Why this matters Large-language-agent benchmarks usually evaluate static planning or single-shot task success. AdaPlanBench flips that expectation: real-world constraints are often incomplete and revealed over interaction, so reliable agents must infer constraints from feedback and re-plan under accumulating, sometimes conflicting, requirements. The core insight is that evaluating adaptive planning requires a dynamic, violation-driven protocol rather than fixed prompts or one-off demonstrations.
Key Findings
- Adaptive planning remains hard: across ten leading LLMs the best model reached only ~67.8% accuracy, showing substantial room for improvement in robust re-planning and constraint tracking — so what: current agent designs still fail frequently when constraints accumulate.
- User constraints are especially challenging: performance drops more when user-preference constraints appear than with purely world-physical constraints — so what: agent alignment and preference modeling need stronger interactive inference mechanisms.
- Degradation with accumulating constraints: accuracy decreases as more hidden constraints are revealed, indicating brittle plan composition and limited memory/constraint-tracking — so what: successful agents must maintain and reason over an evolving constraint set.
- Failure modes point to weak physical grounding and ineffective revision strategies — so what: improvements likely require tighter environment grounding, explicit constraint bookkeeping, and better re-planning heuristics.
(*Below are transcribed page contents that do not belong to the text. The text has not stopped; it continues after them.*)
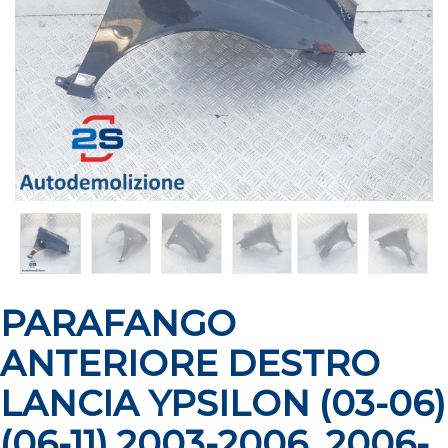
PARAFANGO
ANTERIORE DESTRO
LANCIA YPSILON (03-06)
(06-11) 2003-2006, 2006-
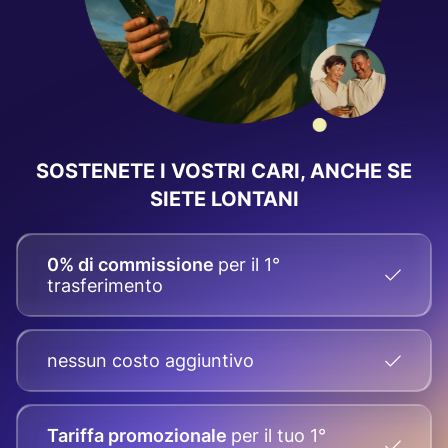
SOSTENETE I VOSTRI CARI, ANCHE SE
SIETE LONTANI
0% di commissione
per il 1°
trasferimento
nessun costo aggiuntivo
Tariffa promozionale
per il tuo
1°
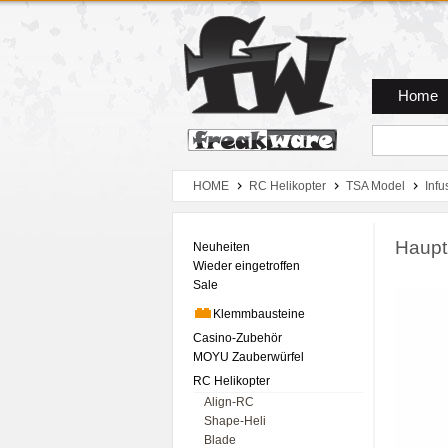
Zum Hauptmenue
Zum Seiteninhalt
Zum Warenkob
Home
HOME
RC Helikopter
TSA Model
Inf
Haupt
Neuheiten
Wieder eingetroffen
Sale
Klemmbausteine
Casino-Zubehör
MOYU Zauberwürfel
RC Helikopter
Align-RC
Shape-Heli
Blade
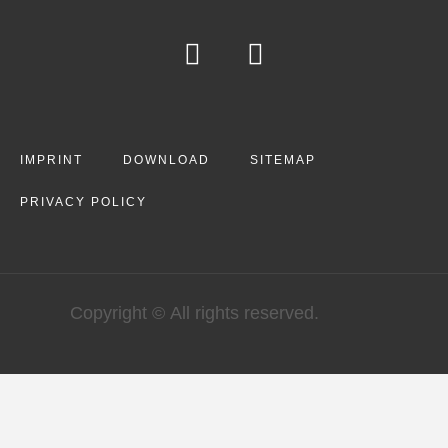
IMPRINT
DOWNLOAD
SITEMAP
PRIVACY POLICY
Copyright © All rights reserved.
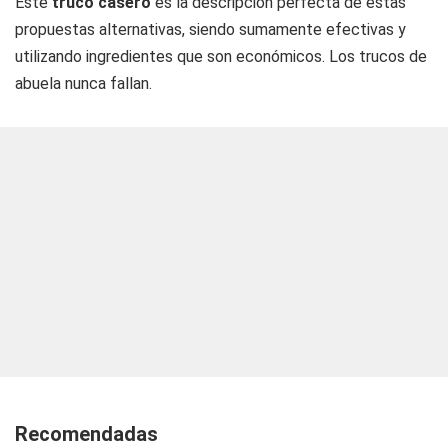
Este
truco casero
es la descripción perfecta de estas
propuestas alternativas, siendo sumamente efectivas y
utilizando ingredientes que son económicos. Los trucos de
abuela nunca fallan.
Recomendadas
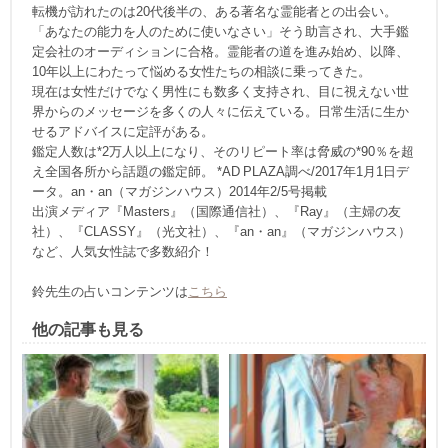
転機が訪れたのは20代後半の、ある著名な霊能者との出会い。
「あなたの能力を人のために使いなさい」そう助言され、大手鑑
定会社のオーディションに合格。霊能者の道を進み始め、以降、
10年以上にわたって悩める女性たちの相談に乗ってきた。
現在は女性だけでなく男性にも数多く支持され、目に視えない世
界からのメッセージを多くの人々に伝えている。日常生活に生か
せるアドバイスに定評がある。
鑑定人数は*2万人以上になり、そのリピート率は脅威の*90％を超
え全国各所から話題の鑑定師。 *AD PLAZA調べ/2017年1月1日デ
ータ。an・an（マガジンハウス）2014年2/5号掲載
出演メディア『Masters』（国際通信社）、『Ray』（主婦の友
社）、『CLASSY』（光文社）、『an・an』（マガジンハウス）
など、人気女性誌で多数紹介！
鈴先生の占いコンテンツは
こちら
他の記事も見る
Who it's for and trade-offs
Great fit if you want to benchmark and stress-test LLM agents' interactive planning, constraint inference, and re-planning strategies in household-like tasks. It is useful for researchers developing agent frameworks, prompt-based planning systems, or modules for constraint management and user preference handling. Look elsewhere if you need evaluation of single-step instruction following, large-scale autonomous execution logging, or tasks outside embodied/household-style scenarios — AdaPlanBench is focused on multi-turn, constraint-driven planning rather than broad-scale execution or resource-heavy simulation.
How the benchmark works
AdaPlanBench provides 307 base household tasks and a scalable pipeline that programmatically augments each with two types of hidden constraints (world and user). At runtime agents propose plans; the protocol reveals a hidden constraint only when a proposed plan violates it, forcing iterative corrections. This design stresses (1) inferring unseen constraints from violation feedback, (2) tracking an accumulating constraint set across turns, and (3) efficiently re-planning to satisfy both physical and preference constraints. The authors include standardized metrics and analyses of common failure modes to guide follow-up work.